[Start of Attachment]

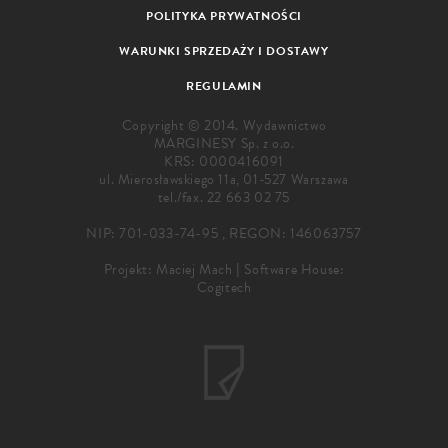
POLITYKA PRYWATNOŚCI
WARUNKI SPRZEDAŻY I DOSTAWY
REGULAMIN
Copyright © 2014. Wydawnictwo
MARGINESY Sp. z o.o.
KRS: 0000416091
ul. Mierosławskiego 11a, 01-527 Warszawa
tel./fax.
22 663 02 75
NIP: 701-033-74-95 , REGON: 146063757
Projekt:
Maciej Mach
|
Software House:
Cogitech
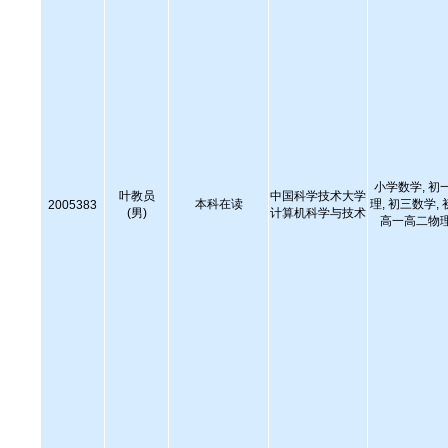
小学数学, 初
叶教员
中国科学技术大学
本科在读
理, 初三数学,
2005383
(男)
计算机科学与技术
高一高二物理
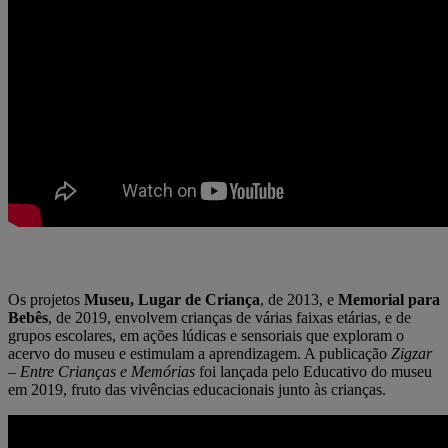
Os projetos
Museu, Lugar de Criança
, de 2013, e
Memorial para
Bebês
, de 2019, envolvem crianças de várias faixas etárias, e de
grupos escolares, em ações lúdicas e sensoriais que exploram o
acervo do museu e estimulam a aprendizagem. A publicação
Zigzar
– Entre Crianças e Memórias
foi lançada pelo Educativo do museu
em 2019, fruto das vivências educacionais junto às crianças.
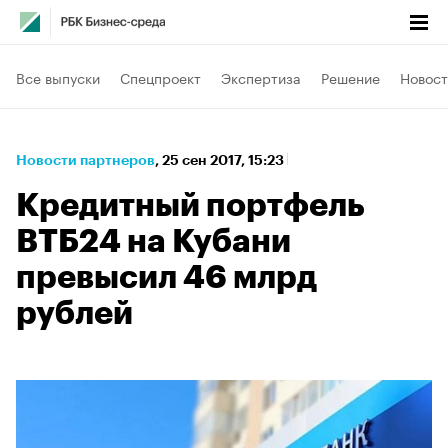
Все выпуски
Спецпроект
Экспертиза
Решение
Новост
Новости партнеров
⁠,
25 сен 2017, 15:23
Кредитный портфель
ВТБ24 на Кубани
превысил 46 млрд
рублей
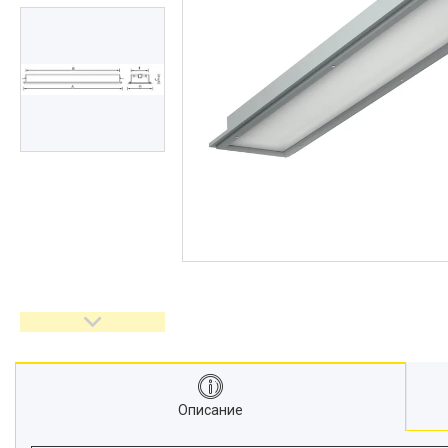
Описание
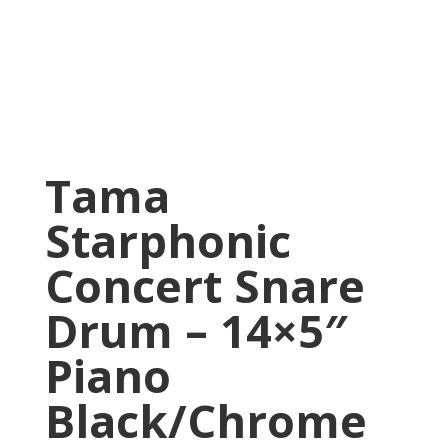
Tama
Starphonic
Concert Snare
Drum – 14×5″
Piano
Black/Chrome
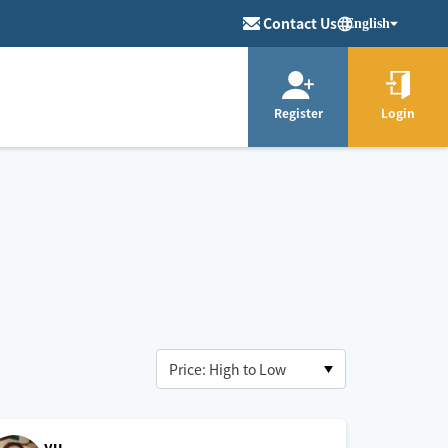
Contact Us
English
Register
Login
yu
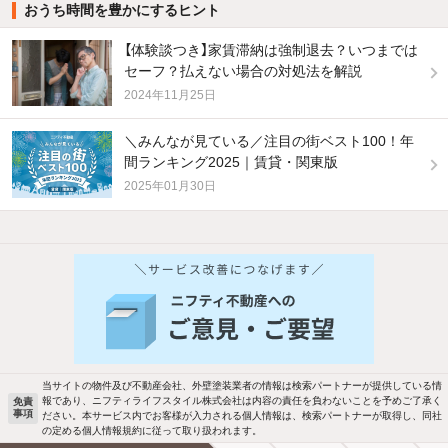
おうち時間を豊かにするヒント
【体験談つき】家賃滞納は強制退去？いつまでは
セーフ？払えない場合の対処法を解説
2024年11月25日
＼みんなが見ている／注目の街ベスト100！年
間ランキング2025｜賃貸・関東版
2025年01月30日
他の人はこんな条件で絞り込んでいます！
人気のこだわり条件
バス・トイレ別
2階以上
駐車場あり
ペット相談
当サイトの物件及び不動産会社、外壁塗装業者の情報は検索パートナーが提供している情
報であり、ニフティライフスタイル株式会社は内容の責任を負わないことを予めご了承く
免責
事項
ださい。本サービス内でお客様が入力される個人情報は、検索パートナーが取得し、同社
洗濯機置場あり
独立洗面台
の定める個人情報規約に従って取り扱われます。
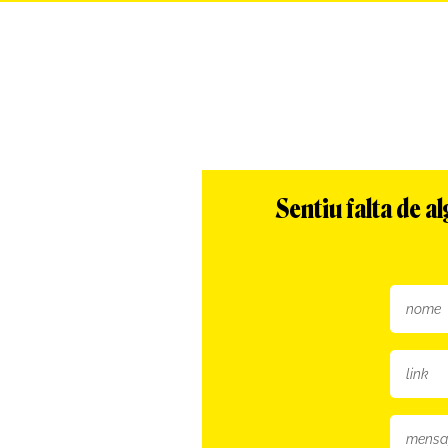
Sentiu falta de 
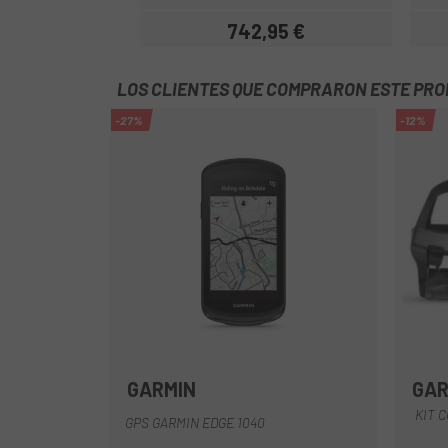
742,95 €
Precio
LOS CLIENTES QUE COMPRARON ESTE PR
-27%
-12%
GARMIN
GAR
Negro
KIT 
GPS GARMIN EDGE 1040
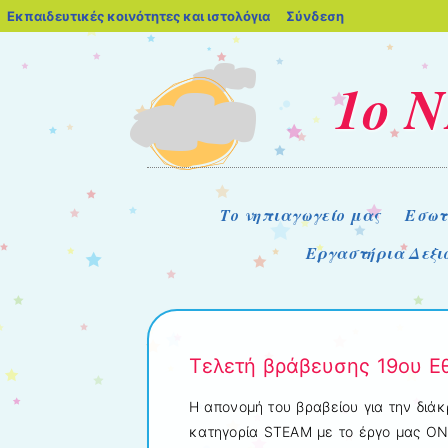
blogs.sch.gr
Εκπαιδευτικές κοινότητες και ιστολόγια
Σύνδεση
1ο 
Μενού
Μετάβαση στο περιεχόμενο
Το νηπιαγωγείο μας
Εσωτ
Εργαστήρια Δεξι
Τελετή βράβευσης 19ου Εθ
Η απονομή του βραβείου για την διάκ
κατηγορία STEAM με το έργο μας 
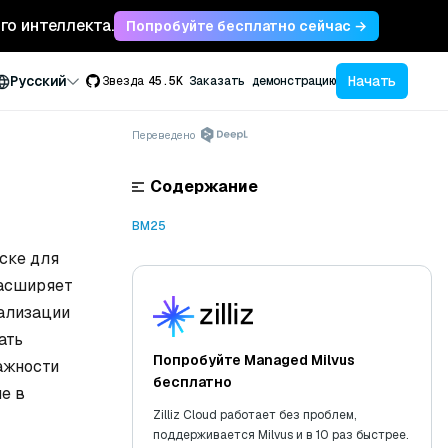
ого интеллекта.
Попробуйте бесплатно сейчас →
Начать
Русский
Звезда
45.5K
Заказать демонстрацию
Переведено
Содержание
BM25
ске для
расширяет
мализации
ать
Попробуйте Managed Milvus
ажности
бесплатно
е в
Zilliz Cloud работает без проблем,
поддерживается Milvus и в 10 раз быстрее.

[End of Attachment]

» ASSIGNMENT
Give back each line above exactly, with pictures dropped.

» ANSWER TO THE EXERCISE
POLITYKA PRYWATNOŚCI
WARUNKI SPRZEDAŻY I DOSTAWY
REGULAMIN
Copyright © 2014. Wydawnictwo
MARGINESY Sp. z o.o.
KRS: 0000416091
ul. Mierosławskiego 11a, 01-527 Warszawa
tel./fax.
22 663 02 75
NIP: 701-033-74-95 , REGON: 146063757
Projekt:
Maciej Mach
|
Software House:
Cogitech
小学数学, 初
叶教员
中国科学技术大学
本科在读
理, 初三数学,
2005383
(男)
计算机科学与技术
高一高二物理
Os projetos
Museu, Lugar de Criança
, de 2013, e
Memorial para
Bebês
, de 2019, envolvem crianças de várias faixas etárias, e de
grupos escolares, em ações lúdicas e sensoriais que exploram o
acervo do museu e estimulam a aprendizagem. A publicação
Zigzar
– Entre Crianças e Memórias
foi lançada pelo Educativo do museu
em 2019, fruto das vivências educacionais junto às crianças.
Все выпуски
Спецпроект
Экспертиза
Решение
Новост
Новости партнеров
⁠,
25 сен 2017, 15:23
Кредитный портфель
ВТБ24 на Кубани
превысил 46 млрд
рублей
Описание
Tama
Starphonic
Concert Snare
Drum – 14×5″
Piano
Black/Chrome
Contact Us
English
Register
Login
yu
おうち時間を豊かにするヒント
【体験談つき】家賃滞納は強制退去？いつまでは
セーフ？払えない場合の対処法を解説
2024年11月25日
＼みんなが見ている／注目の街ベスト100！年
間ランキング2025｜賃貸・関東版
2025年01月30日
他の人はこんな条件で絞り込んでいます！
人気のこだわり条件
バス・トイレ別
2階以上
駐車場あり
ペット相談
当サイトの物件及び不動産会社、外壁塗装業者の情報は検索パートナーが提供している情
報であり、ニフティライフスタイル株式会社は内容の責任を負わないことを予めご了承く
免責
事項
ださい。本サービス内でお客様が入力される個人情報は、検索パートナーが取得し、同社
洗濯機置場あり
独立洗面台
の定める個人情報規約に従って取り扱われます。
Sentiu falta de 
742,95 €
Precio
LOS CLIENTES QUE COMPRARON ESTE PR
-27%
-12%
GARMIN
GAR
Negro
KIT 
GPS GARMIN EDGE 1040
blogs.sch.gr
Εκπαιδευτικές κοινότητες και ιστολόγια
Σύνδεση
1ο 
Μενού
Μετάβαση στο περιεχόμενο
Το νηπιαγωγείο μας
Εσωτ
Εργαστήρια Δεξι
Τελετή βράβευσης 19ου Εθ
Η απονομή του βραβείου για την διάκ
κατηγορία STEAM με το έργο μας 
ого интеллекта.
Попробуйте бесплатно сейчас →
Начать
Русский
Звезда
45.5K
Заказать демонстрацию
Переведено
Содержание
BM25
ске для
расширяет
мализации
ать
Попробуйте Managed Milvus
ажности
бесплатно
е в
Zilliz Cloud работает без проблем,
поддерживается Milvus и в 10 раз быстрее.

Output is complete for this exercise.